Learning (approaches to teaching)

Ensuring effective education

The IB approaches to teaching provide an additional check point for teachers when designing and implementing engaging learning experiences.

School coordinators serve to ensure that teachers feel supported and empowered to employ the following IB approaches to teaching:

  • Based on inquiry

  • Focused on conceptual understanding

  • Developed in local and global contexts

  • Focused on effective teamwork and collaboration

  • Designed to remove barriers to learning

  • Informed by (formative and summative) assessment

Each of the IB approaches to teaching provide opportunities for in-depth exploration and inquiry. As teachers show readiness and interest, consider how a collaborative investigation and focus on the individual approaches to teaching may evolve the practice and culture around teaching in the school.

This might look like:

  • Choosing a school-wide (or grade/age level) concept about which to inquire.

  • Engaging in a professional book study.

  • Experimenting with and reflecting upon instructional practices.

  • Learning with and from others, perhaps outside of the immediate learning community.

Think about how the following actions may support teachers as they develop their approaches to teaching:

  • Engage in learning about inquiry-based teaching strategies and learning engagements.

Ask: Are there opportunities for students to express and pursue their curiosity?

  • Ask teachers to document how student agency will be incorporated throughout the scope of a unit of inquiry.

Ask: Where do students have voice, choice and ownership with their learning?
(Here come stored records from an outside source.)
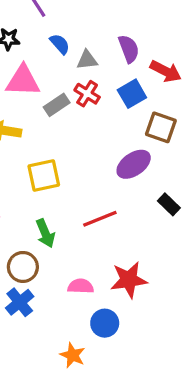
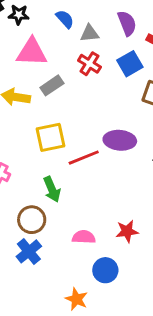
gray rectangle: (57, 105) -> (52, 85), moved
purple ellipse: (134, 164) -> (120, 140), moved, turned 40
red line: (100, 219) -> (84, 158), moved
red star: (129, 280) -> (127, 231), size x0.7

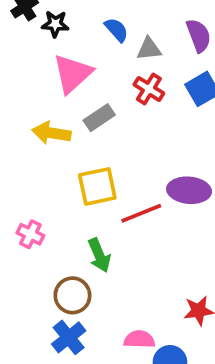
pink triangle: (32, 52) -> (72, 74), turned -44
pink semicircle: (84, 237) -> (139, 339), moved

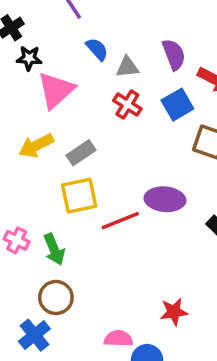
black star: (55, 24) -> (29, 58), moved
gray rectangle: (99, 118) -> (81, 153), moved
yellow arrow: (51, 133) -> (36, 146), turned -36
green arrow: (99, 255) -> (54, 249), moved
blue cross: (69, 337) -> (34, 335), moved

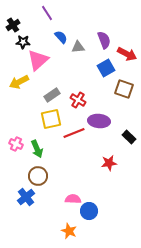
red cross: (127, 105) -> (78, 100), moved
yellow arrow: (36, 146) -> (19, 82), moved
red star: (174, 312) -> (109, 163), moved

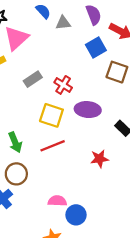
yellow square: (51, 119) -> (51, 115), moved, turned 30
red line: (74, 133) -> (53, 146), moved

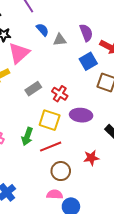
green arrow: (15, 142) -> (27, 136), moved, turned 42
brown circle: (16, 174) -> (61, 171), moved

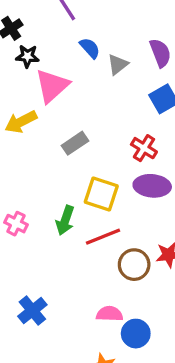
gray triangle: (60, 40) -> (118, 64), turned -32
red cross: (60, 94) -> (144, 148), moved
brown circle: (61, 171) -> (134, 265), moved

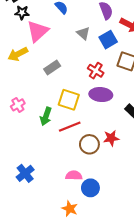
gray triangle: (118, 64) -> (83, 33), moved, turned -40
pink cross: (16, 224) -> (18, 105), moved, turned 32

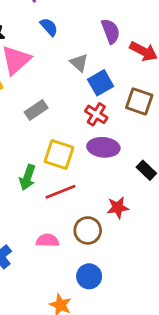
blue square: (108, 40) -> (101, 83), moved
brown circle: (89, 144) -> (88, 230), moved
pink semicircle: (74, 175) -> (48, 240), moved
  • Review unit planners to ensure that related concepts are being explored and addressed in classroom experiences.

Ask: Can students use the concepts to drive investigation and development to deepen their understanding of a big idea?

  • Provide teachers with time to explore how their units of inquiry may have connections to both local and global contexts.
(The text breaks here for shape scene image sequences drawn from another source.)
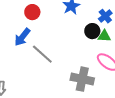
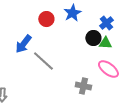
red circle: (32, 12) -> (46, 19), moved
gray cross: (82, 79) -> (83, 86), size x0.7

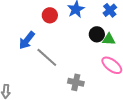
blue cross: (106, 23) -> (110, 10), moved
gray cross: (83, 86) -> (76, 82), moved

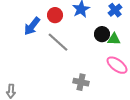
blue arrow: (27, 40) -> (32, 26), moved
gray line: (47, 57) -> (58, 42), moved

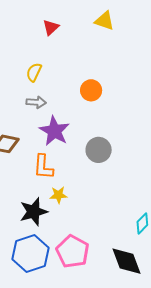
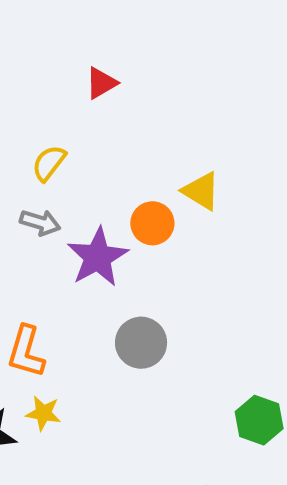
yellow triangle: (104, 21) -> (201, 191), moved
purple star: (54, 131) -> (98, 257), moved

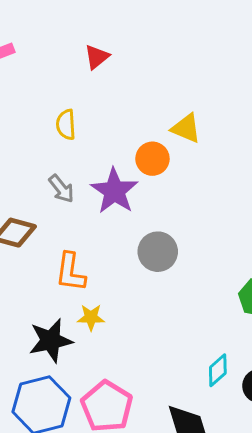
yellow semicircle: (49, 163) -> (66, 125), turned -32
gray arrow: (40, 222) -> (61, 189), moved, turned 44

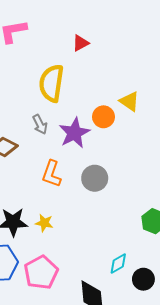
yellow semicircle: (66, 125) -> (51, 83), size x1.8
orange L-shape: (71, 272) -> (51, 174), moved
yellow star: (91, 317) -> (44, 223), moved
Ask: Could students apply this learning to more than one situation?

  • Facilitate collaboration amongst teachers, so that they may facilitate collaboration amongst their learners.

Ask: How are students collaborating with each other and the teacher to move their learning forward?

  • Help teachers identify opportunities for differentiation within the learning process, product, and/or environment.

Ask: Is every student being guided to engage with the same thing, in the same way, toward the same result? If so, how can we make revisions that account for differentiation?